● **What is being asked**
From the records below, transcribe exactly the lines that begin at the line with "Fussball (435, 55)" and end at the line with "Home (27, 254)", both included.

Data extract START

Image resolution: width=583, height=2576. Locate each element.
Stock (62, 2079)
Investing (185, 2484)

Data extract END
Data extract START

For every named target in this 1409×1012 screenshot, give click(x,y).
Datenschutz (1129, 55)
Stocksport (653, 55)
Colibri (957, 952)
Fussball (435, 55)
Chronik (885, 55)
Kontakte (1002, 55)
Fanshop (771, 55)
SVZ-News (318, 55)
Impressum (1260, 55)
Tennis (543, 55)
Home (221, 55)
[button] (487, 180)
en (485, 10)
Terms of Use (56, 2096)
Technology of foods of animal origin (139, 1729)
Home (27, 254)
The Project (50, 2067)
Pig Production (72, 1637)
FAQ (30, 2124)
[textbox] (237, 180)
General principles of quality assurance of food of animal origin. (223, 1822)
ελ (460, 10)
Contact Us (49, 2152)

Data extract END

● **Task answer**
Fussball (435, 55)
Chronik (885, 55)
Kontakte (1002, 55)
Fanshop (771, 55)
SVZ-News (318, 55)
Impressum (1260, 55)
Tennis (543, 55)
Home (221, 55)
[button] (487, 180)
en (485, 10)
Terms of Use (56, 2096)
Technology of foods of animal origin (139, 1729)
Home (27, 254)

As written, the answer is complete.